Alteration of CTCF associated chromatin neighborhood inhibits TAL1-driven oncogenic transcription program and leukemogenesis

Aberrant activation of the TAL1 oncogene is associated with up to 60% of T-ALL patients and is involved in CTCF mediated genome organization within the TAL1 locus, suggesting the importance of the CTCF boundary in the molecular pathogenesis of T-ALL. Here, we show that deletion of CTCF binding site (CBS) or alternation of CTCF boundary orientation alters expression of the TAL1 oncogene in a cell context dependent manner. Deletion of the CTCF binding site located at -31 Kb upstream of TAL1 (-31CBS) reduces chromatin accessibility in the +51 enhancer and the TAL1 promoter I, and blocks long-range interaction between the +51 erythroid enhancer and TAL1 promoter 1b that inhibits expression of TAL1 in erythroid cells, but not in T-ALL cells.
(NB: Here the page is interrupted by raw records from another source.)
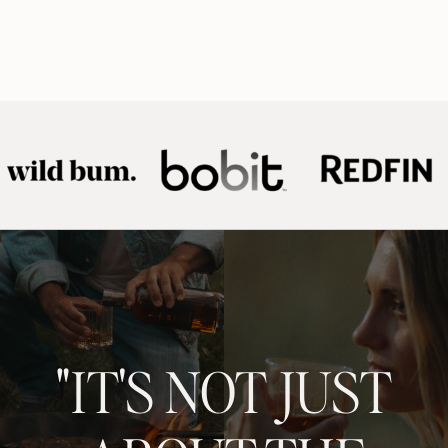
"IT'S NOT JUST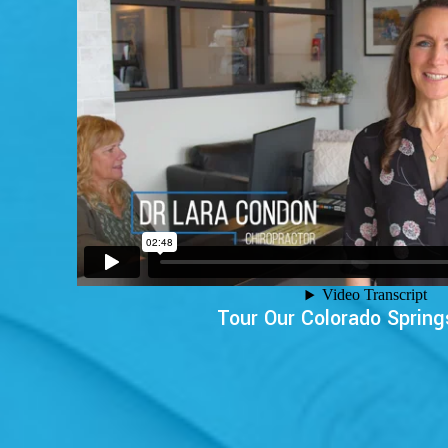
Tour Our Colorado Spring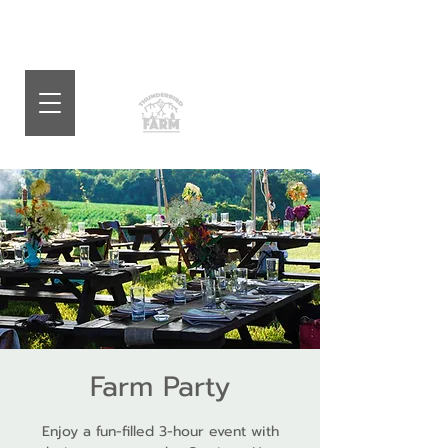
Farm Party
Enjoy a fun-filled 3-hour event with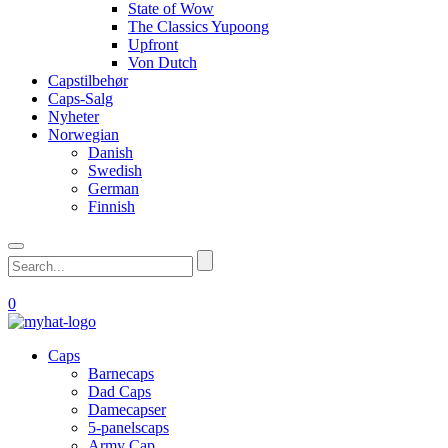
State of Wow
The Classics Yupoong
Upfront
Von Dutch
Capstilbehør
Caps-Salg
Nyheter
Norwegian
Danish
Swedish
German
Finnish
0
Caps
Barnecaps
Dad Caps
Damecapser
5-panelscaps
Army Cap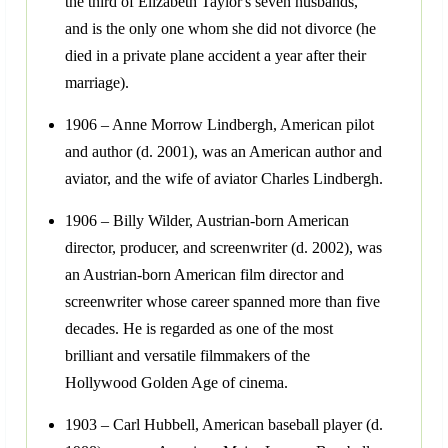
the third of Elizabeth Taylor's seven husbands,
and is the only one whom she did not divorce (he
died in a private plane accident a year after their
marriage).
1906 – Anne Morrow Lindbergh, American pilot
and author (d. 2001), was an American author and
aviator, and the wife of aviator Charles Lindbergh.
1906 – Billy Wilder, Austrian-born American
director, producer, and screenwriter (d. 2002), was
an Austrian-born American film director and
screenwriter whose career spanned more than five
decades. He is regarded as one of the most
brilliant and versatile filmmakers of the
Hollywood Golden Age of cinema.
1903 – Carl Hubbell, American baseball player (d.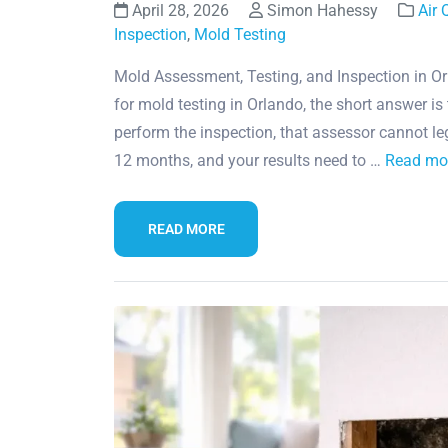
April 28, 2026
Simon Hahessy
Air 
Inspection
,
Mold Testing
Mold Assessment, Testing, and Inspection in Or
for mold testing in Orlando, the short answer is
perform the inspection, that assessor cannot le
12 months, and your results need to …
Read mo
READ MORE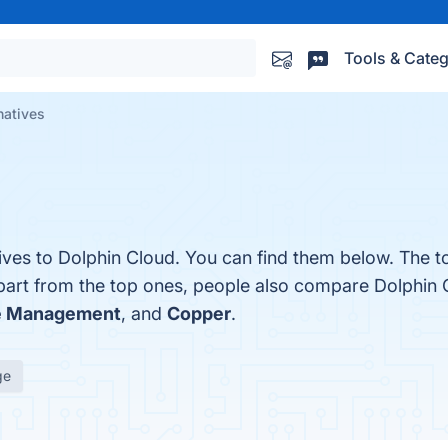
Tools & Categ
natives
tives to Dolphin Cloud. You can find them below. The 
part from the top ones, people also compare Dolphin 
ce Management
, and
Copper
.
ge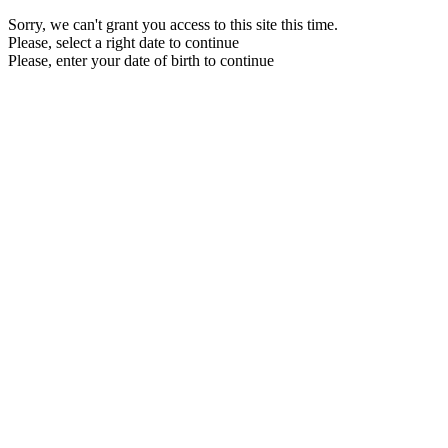
Sorry, we can't grant you access to this site this time.
Please, select a right date to continue
Please, enter your date of birth to continue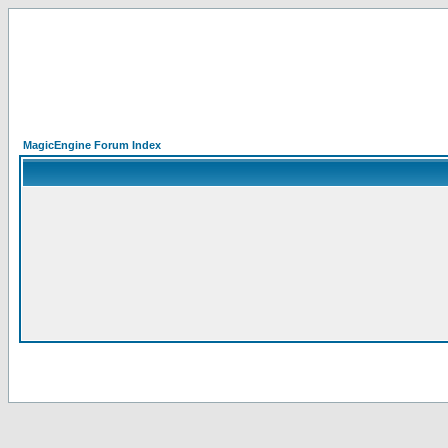
MagicEngine Forum Index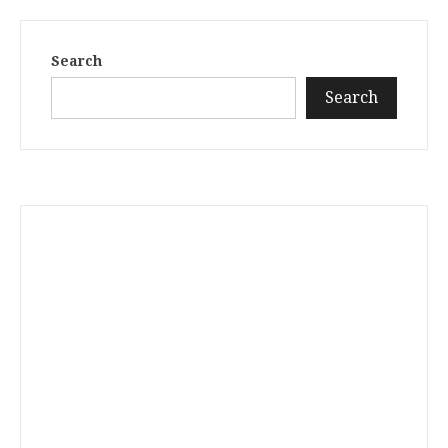
Search
Search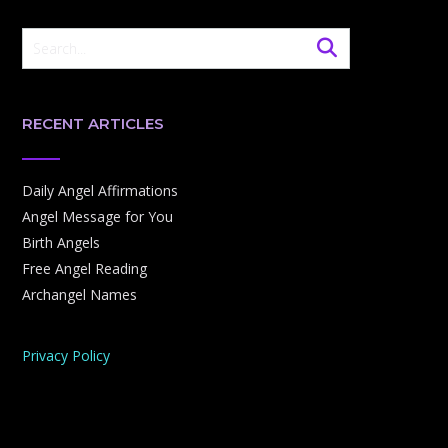
RECENT ARTICLES
Daily Angel Affirmations
Angel Message for You
Birth Angels
Free Angel Reading
Archangel Names
Privacy Policy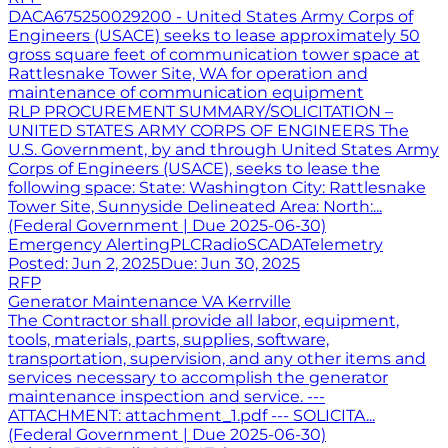
DACA675250029200 - United States Army Corps of
Engineers (USACE) seeks to lease approximately 50
gross square feet of communication tower space at
Rattlesnake Tower Site, WA for operation and
maintenance of communication equipment
RLP PROCUREMENT SUMMARY/SOLICITATION –
UNITED STATES ARMY CORPS OF ENGINEERS The
U.S. Government, by and through United States Army
Corps of Engineers (USACE), seeks to lease the
following space: State: Washington City: Rattlesnake
Tower Site, Sunnyside Delineated Area: North:...
(Federal Government | Due 2025-06-30)
Emergency Alerting
PLC
Radio
SCADA
Telemetry
Posted:
Jun 2, 2025
Due:
Jun 30, 2025
RFP
Generator Maintenance VA Kerrville
The Contractor shall provide all labor, equipment,
tools, materials, parts, supplies, software,
transportation, supervision, and any other items and
services necessary to accomplish the generator
maintenance inspection and service. ---
ATTACHMENT: attachment_1.pdf --- SOLICITA...
(Federal Government | Due 2025-06-30)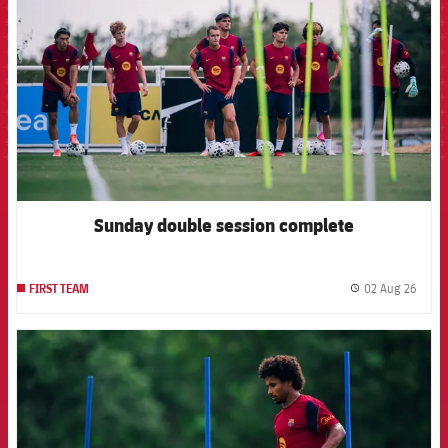
Sunday double session complete
02 Aug 26
FIRST TEAM
label.
FCB Barcelona badge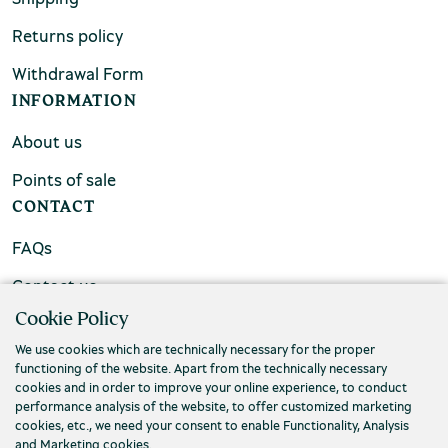
Returns policy
Withdrawal Form
INFORMATION
About us
Points of sale
CONTACT
FAQs
Contact us
Cookie Policy
We use cookies which are technically necessary for the proper
functioning of the website. Apart from the technically necessary
cookies and in order to improve your online experience, to conduct
performance analysis of the website, to offer customized marketing
cookies, etc., we need your consent to enable Functionality, Analysis
and Marketing cookies.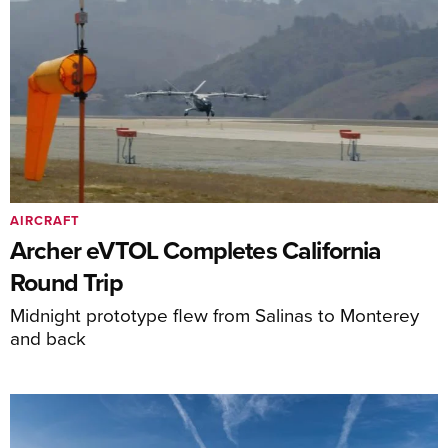
AIRCRAFT
Archer eVTOL Completes California
Round Trip
Midnight prototype flew from Salinas to Monterey
and back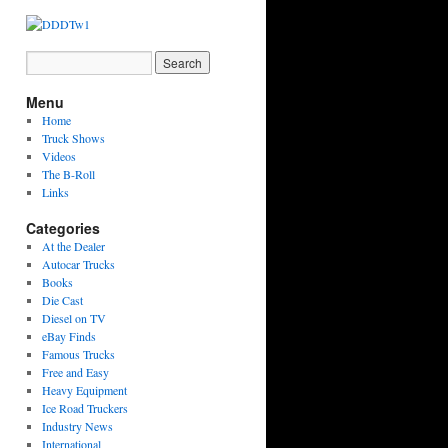
Menu
Home
Truck Shows
Videos
The B-Roll
Links
Categories
At the Dealer
Autocar Trucks
Books
Die Cast
Diesel on TV
eBay Finds
Famous Trucks
Free and Easy
Heavy Equipment
Ice Road Truckers
Industry News
International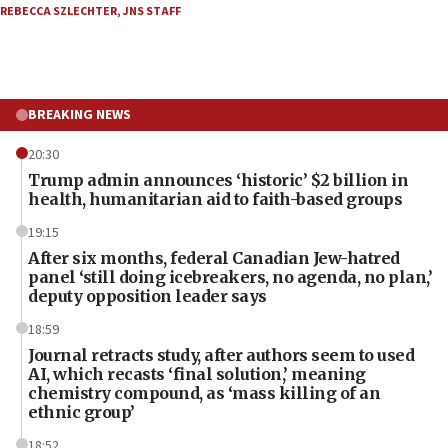
REBECCA SZLECHTER
,
JNS STAFF
BREAKING NEWS
20:30
Trump admin announces ‘historic’ $2 billion in
health, humanitarian aid to faith-based groups
19:15
After six months, federal Canadian Jew-hatred
panel ‘still doing icebreakers, no agenda, no plan,’
deputy opposition leader says
18:59
Journal retracts study, after authors seem to used
AI, which recasts ‘final solution,’ meaning
chemistry compound, as ‘mass killing of an
ethnic group’
18:52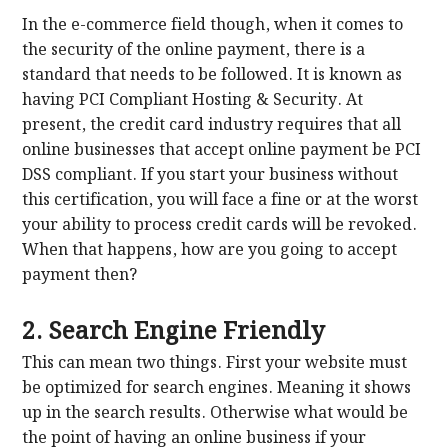
In the e-commerce field though, when it comes to
the security of the online payment, there is a
standard that needs to be followed. It is known as
having PCI Compliant Hosting & Security. At
present, the credit card industry requires that all
online businesses that accept online payment be PCI
DSS compliant. If you start your business without
this certification, you will face a fine or at the worst
your ability to process credit cards will be revoked.
When that happens, how are you going to accept
payment then?
2. Search Engine Friendly
This can mean two things. First your website must
be optimized for search engines. Meaning it shows
up in the search results. Otherwise what would be
the point of having an online business if your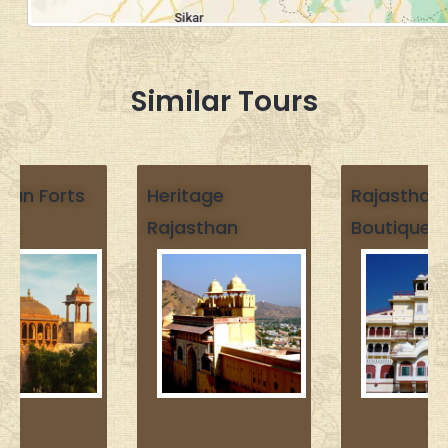
Similar Tours
Heritage
Rajasthan
Rajasthan
Boutique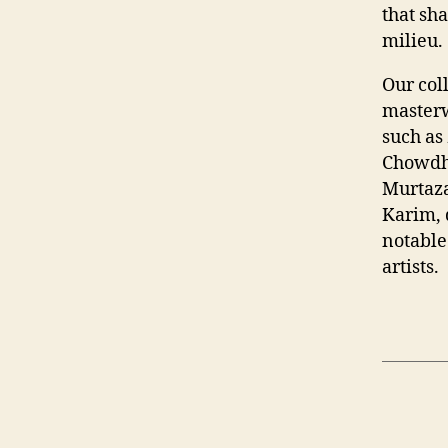
that sh
milieu.
Our col
masterw
such as
Chowdh
Murtaza
Karim, 
notable
artists.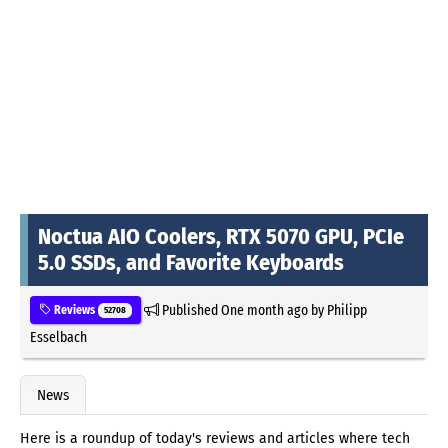
Noctua AIO Coolers, RTX 5070 GPU, PCIe
5.0 SSDs, and Favorite Keyboards
Published
One month ago
by
Philipp
Reviews
52708
Esselbach
News
Here is a roundup of today's reviews and articles where tech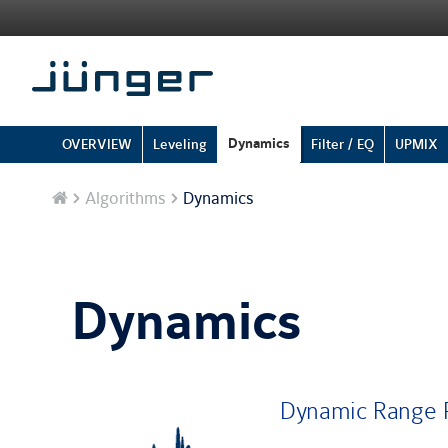
Dynamics
OVERVIEW
Leveling
Filter / EQ
UPMIX
Home
Algorithms
Dynamics
Dynamics
Dynamic Range P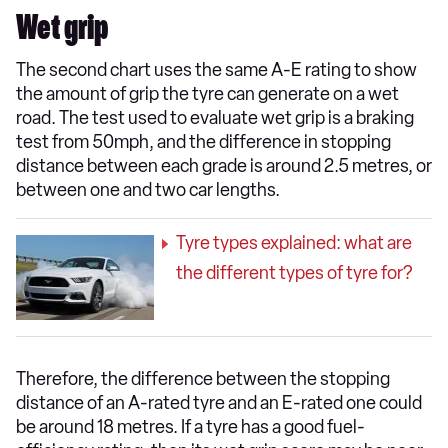
Wet grip
The second chart uses the same A-E rating to show
the amount of grip the tyre can generate on a wet
road. The test used to evaluate wet grip is a braking
test from 50mph, and the difference in stopping
distance between each grade is around 2.5 metres, or
between one and two car lengths.
Tyre types explained: what are
the different types of tyre for?
Therefore, the difference between the stopping
distance of an A-rated tyre and an E-rated one could
be around 18 metres. If a tyre has a good fuel-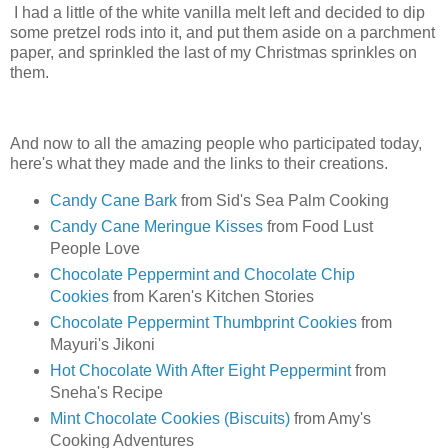
I had a little of the white vanilla melt left and decided to dip
some pretzel rods into it, and put them aside on a parchment
paper, and sprinkled the last of my Christmas sprinkles on
them.
And now to all the amazing people who participated today,
here's what they made and the links to their creations.
Candy Cane Bark
from Sid's Sea Palm Cooking
Candy Cane Meringue Kisses
from Food Lust
People Love
Chocolate Peppermint and Chocolate Chip
Cookies
from Karen's Kitchen Stories
Chocolate Peppermint Thumbprint Cookies
from
Mayuri's Jikoni
Hot Chocolate With After Eight Peppermint
from
Sneha's Recipe
Mint Chocolate Cookies (Biscuits)
from Amy's
Cooking Adventures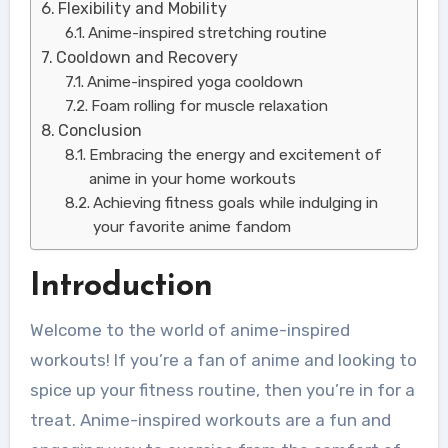
Flexibility and Mobility
Anime-inspired stretching routine
Cooldown and Recovery
Anime-inspired yoga cooldown
Foam rolling for muscle relaxation
Conclusion
Embracing the energy and excitement of
anime in your home workouts
Achieving fitness goals while indulging in
your favorite anime fandom
Introduction
Welcome to the world of anime-inspired
workouts! If you’re a fan of anime and looking to
spice up your fitness routine, then you’re in for a
treat. Anime-inspired workouts are a fun and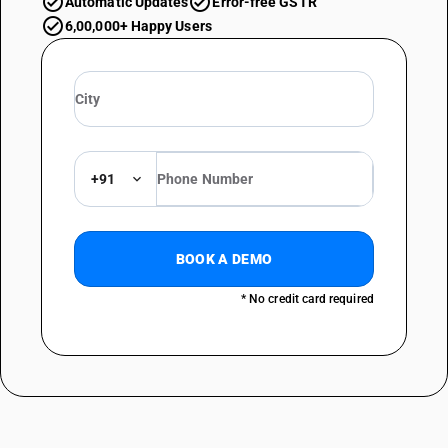
Automatic Updates
Error-free GSTR
6,00,000+ Happy Users
+91
BOOK A DEMO
* No credit card required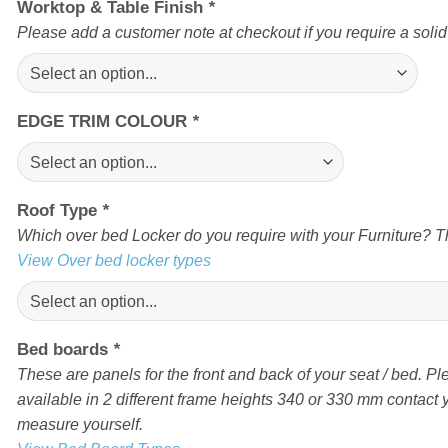
Worktop & Table Finish
*
Please add a customer note at checkout if you require a soli
EDGE TRIM COLOUR
*
Roof Type
*
Which over bed Locker do you require with your Furniture? Th
View Over bed locker types
Bed boards
*
These are panels for the front and back of your seat / bed. Pl
available in 2 different frame heights 340 or 330 mm contact yo
measure yourself.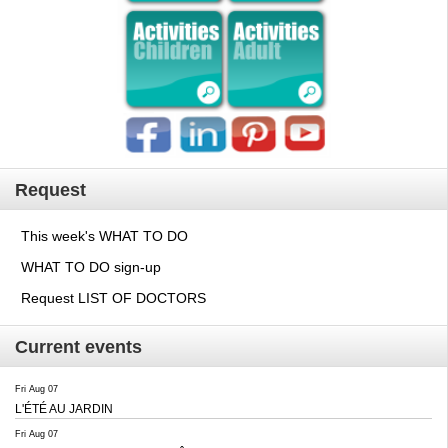
Request
This week's WHAT TO DO
WHAT TO DO sign-up
Request LIST OF DOCTORS
Current events
Fri Aug 07
L'ÉTÉ AU JARDIN
Fri Aug 07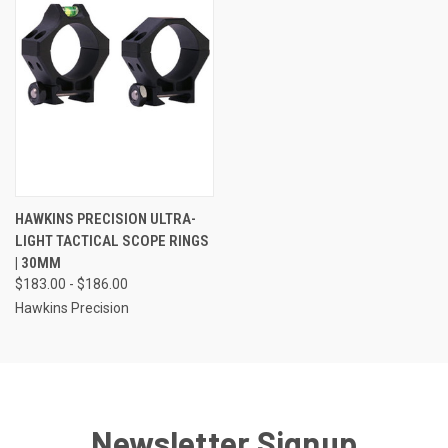
HAWKINS PRECISION ULTRA-
LIGHT TACTICAL SCOPE RINGS
| 30MM
$183.00 - $186.00
Hawkins Precision
Newsletter Signup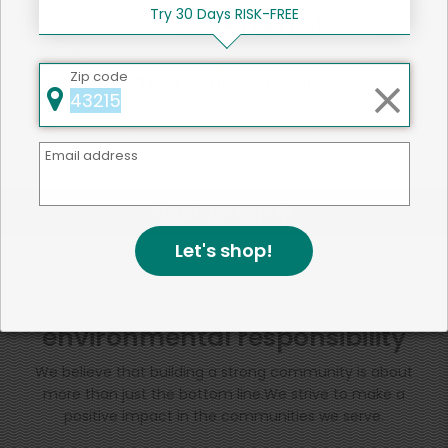
Try 30 Days RISK-FREE
SHARE
Zip code
That's all for now!
Email address
Back to top
Let's shop!
We're committed to social &
environmental responsibility
We believe that building a strong community is about
more than just the bottom line.
We strive to make a
positive impact in the communities we serve.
However, in the TAL1 expressed T-ALL primary patient samples or cell line, the T-ALL prone TAL1 promoter IV specifically interacts with the +19 stem cell enhancer that is located 19 kb downstream of the TAL1 promoter and required for TAL1 transcription in the hematopoietic stem cell (HSC) stage. Inversion of -31CBS orientation, but not deletion of -31CBS, alters chromatin accessibility, enhancer/promoter histone modifications, CTCF-mediated topological associated domain (TAD), and enhancer/promoter interaction in the TAL1 locus leading to inhibition of TAL1 oncogene expression and TAL1-driven T cell leukemogenesis. Thus, our data reveal that the TAL1 +19 stem cell enhancer acts not only as stem cell enhancer, but also as a leukemia specific enhancer to activate the TAL1 oncogene in T-ALL. Manipulation of CTCF defined chromatin boundary can alter TAL1 TAD and oncogenic transcription networks in leukemogenesis. Overall design: We have finished the RNA-SEQ, ATAC-seq, ChIP-seq and HiC-seq to investigate the role of TAL1 transcription and CTCF boundaries in leukemogenesis. Jurkat leukemia cells and K562 cells were used to perform the RNA-seq, ATAC-seq, 4Cseq, CHIP-seq and HiC-seq analysis.